__What is expected__. The required output is the stretch from the line containing "regnet es tatsächlich." through the line containing "responde questionamentos" in the records below, unaltered and with no pictures.

__Record excerpts__.

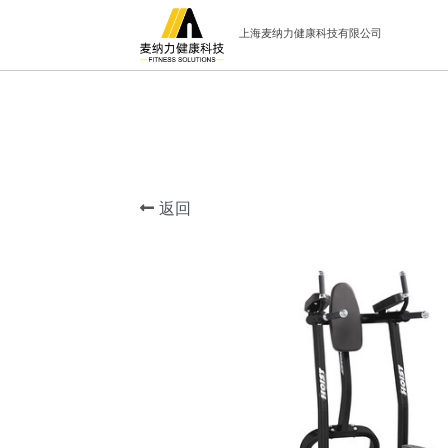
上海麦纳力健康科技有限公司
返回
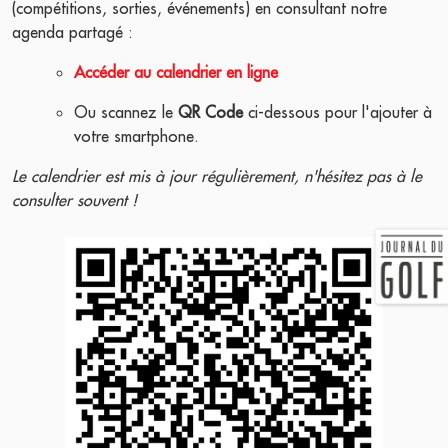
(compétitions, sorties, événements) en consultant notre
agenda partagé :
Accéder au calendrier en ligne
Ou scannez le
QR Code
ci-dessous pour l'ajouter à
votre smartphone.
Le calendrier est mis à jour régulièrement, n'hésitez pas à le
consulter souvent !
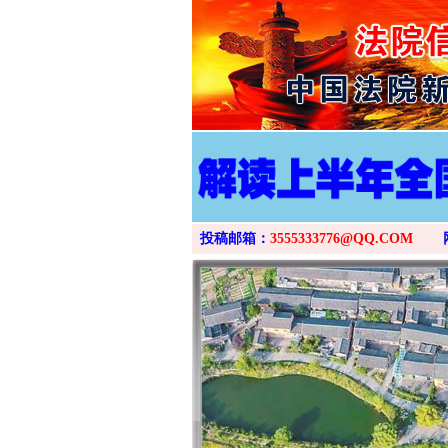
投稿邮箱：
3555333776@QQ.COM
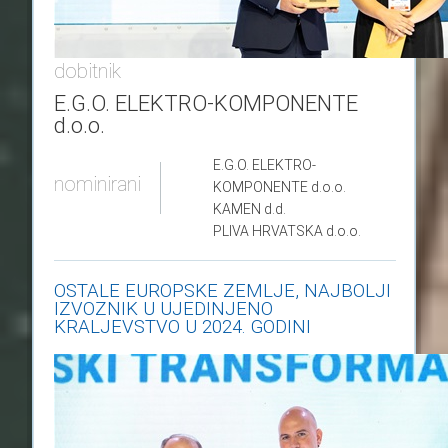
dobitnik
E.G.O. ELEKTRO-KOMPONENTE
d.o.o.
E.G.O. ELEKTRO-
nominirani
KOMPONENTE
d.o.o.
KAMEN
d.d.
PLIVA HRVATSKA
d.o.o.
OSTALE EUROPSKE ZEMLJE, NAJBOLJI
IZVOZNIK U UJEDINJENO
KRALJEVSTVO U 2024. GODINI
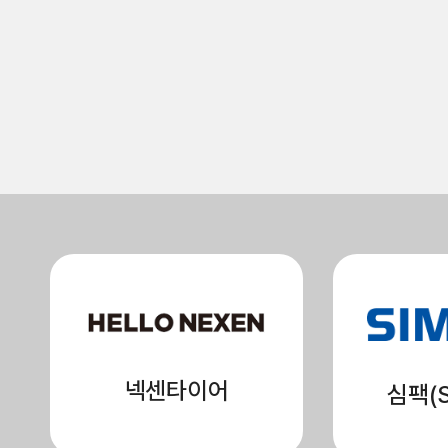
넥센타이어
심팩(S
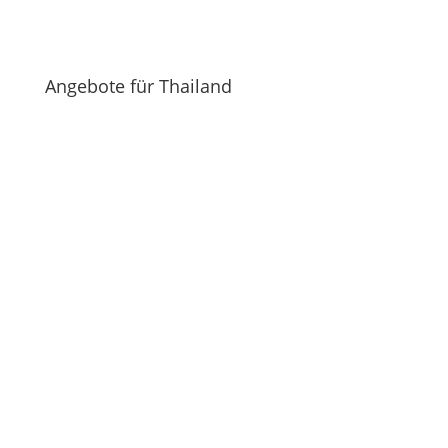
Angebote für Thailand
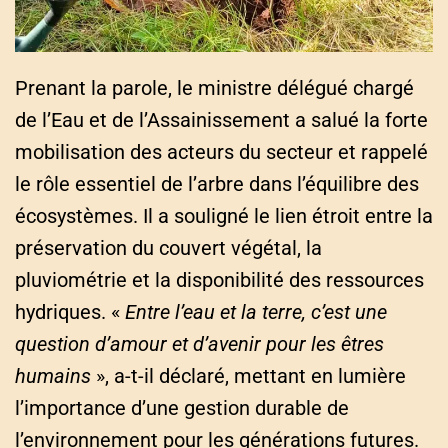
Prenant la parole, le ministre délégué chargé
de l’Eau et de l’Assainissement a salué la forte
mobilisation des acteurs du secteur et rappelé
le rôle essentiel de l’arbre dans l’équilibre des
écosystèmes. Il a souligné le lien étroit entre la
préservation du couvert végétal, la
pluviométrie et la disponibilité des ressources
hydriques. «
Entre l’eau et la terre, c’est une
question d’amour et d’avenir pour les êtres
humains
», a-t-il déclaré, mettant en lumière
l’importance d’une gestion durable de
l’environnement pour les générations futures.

==

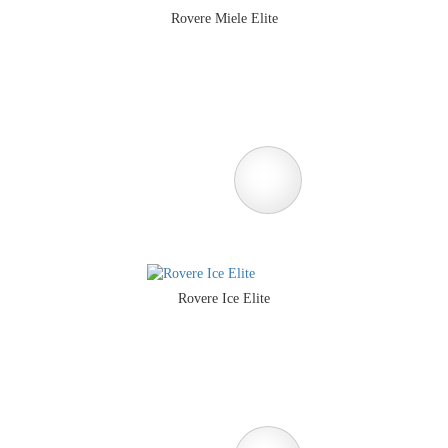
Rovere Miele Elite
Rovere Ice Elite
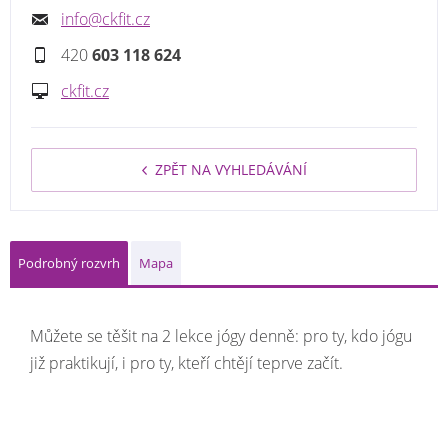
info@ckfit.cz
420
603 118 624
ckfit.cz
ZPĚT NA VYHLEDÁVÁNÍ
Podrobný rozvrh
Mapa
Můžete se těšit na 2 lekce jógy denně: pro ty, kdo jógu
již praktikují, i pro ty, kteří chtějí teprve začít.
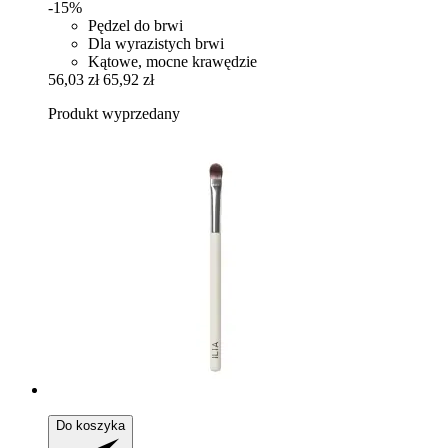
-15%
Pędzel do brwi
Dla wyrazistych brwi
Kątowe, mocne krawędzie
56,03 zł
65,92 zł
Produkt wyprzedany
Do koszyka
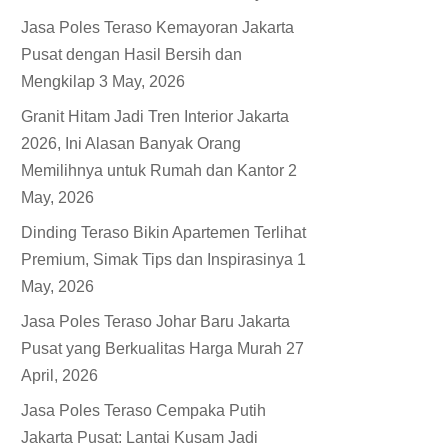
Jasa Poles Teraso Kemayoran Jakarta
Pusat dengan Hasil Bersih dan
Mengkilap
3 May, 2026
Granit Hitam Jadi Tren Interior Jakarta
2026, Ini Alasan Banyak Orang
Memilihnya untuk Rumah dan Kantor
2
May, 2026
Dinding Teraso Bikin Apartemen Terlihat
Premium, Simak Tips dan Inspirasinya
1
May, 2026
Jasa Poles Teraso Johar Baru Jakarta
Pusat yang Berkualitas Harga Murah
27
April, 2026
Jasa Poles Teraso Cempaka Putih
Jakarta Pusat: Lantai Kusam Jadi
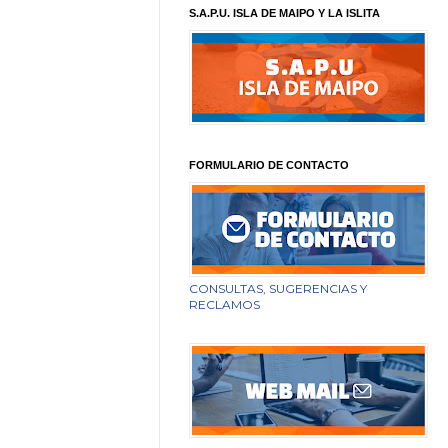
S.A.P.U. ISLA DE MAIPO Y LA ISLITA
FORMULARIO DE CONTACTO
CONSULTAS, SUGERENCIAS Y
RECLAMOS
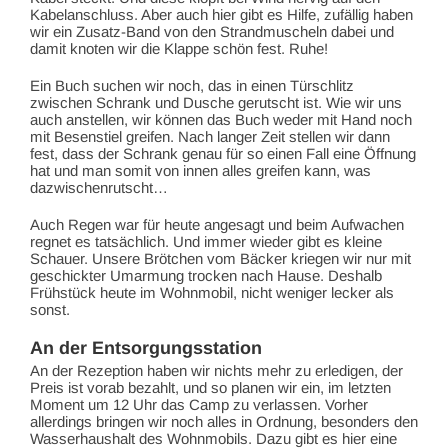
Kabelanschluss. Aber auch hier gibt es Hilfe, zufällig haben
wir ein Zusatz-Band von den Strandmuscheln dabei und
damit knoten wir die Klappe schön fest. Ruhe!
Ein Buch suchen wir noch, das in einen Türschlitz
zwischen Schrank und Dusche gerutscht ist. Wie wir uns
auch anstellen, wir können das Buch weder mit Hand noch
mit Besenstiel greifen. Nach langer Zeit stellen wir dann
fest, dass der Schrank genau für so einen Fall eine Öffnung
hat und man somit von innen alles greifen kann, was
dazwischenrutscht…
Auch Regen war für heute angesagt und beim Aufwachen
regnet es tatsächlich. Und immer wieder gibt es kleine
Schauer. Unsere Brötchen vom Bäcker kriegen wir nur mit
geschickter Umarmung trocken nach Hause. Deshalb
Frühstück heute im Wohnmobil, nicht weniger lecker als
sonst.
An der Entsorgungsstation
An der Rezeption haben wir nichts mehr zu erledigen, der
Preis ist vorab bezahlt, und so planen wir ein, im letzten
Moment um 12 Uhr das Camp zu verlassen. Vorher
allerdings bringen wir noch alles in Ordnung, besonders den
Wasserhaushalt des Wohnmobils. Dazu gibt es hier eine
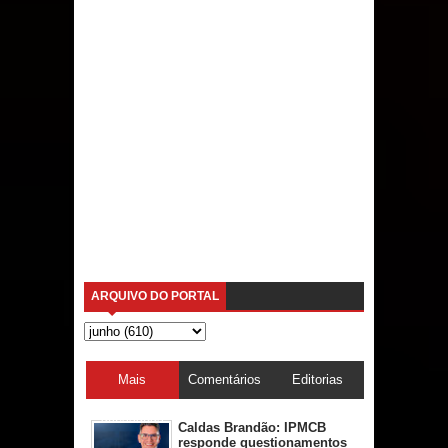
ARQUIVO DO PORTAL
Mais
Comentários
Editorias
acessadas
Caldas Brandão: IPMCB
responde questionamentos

__Answer for the task__.
regnet es tatsächlich. Und immer wieder gibt es kleine
Schauer. Unsere Brötchen vom Bäcker kriegen wir nur mit
geschickter Umarmung trocken nach Hause. Deshalb
Frühstück heute im Wohnmobil, nicht weniger lecker als
sonst.
An der Entsorgungsstation
An der Rezeption haben wir nichts mehr zu erledigen, der
Preis ist vorab bezahlt, und so planen wir ein, im letzten
Moment um 12 Uhr das Camp zu verlassen. Vorher
allerdings bringen wir noch alles in Ordnung, besonders den
Wasserhaushalt des Wohnmobils. Dazu gibt es hier eine
ARQUIVO DO PORTAL
Mais
Comentários
Editorias
acessadas
Caldas Brandão: IPMCB
responde questionamentos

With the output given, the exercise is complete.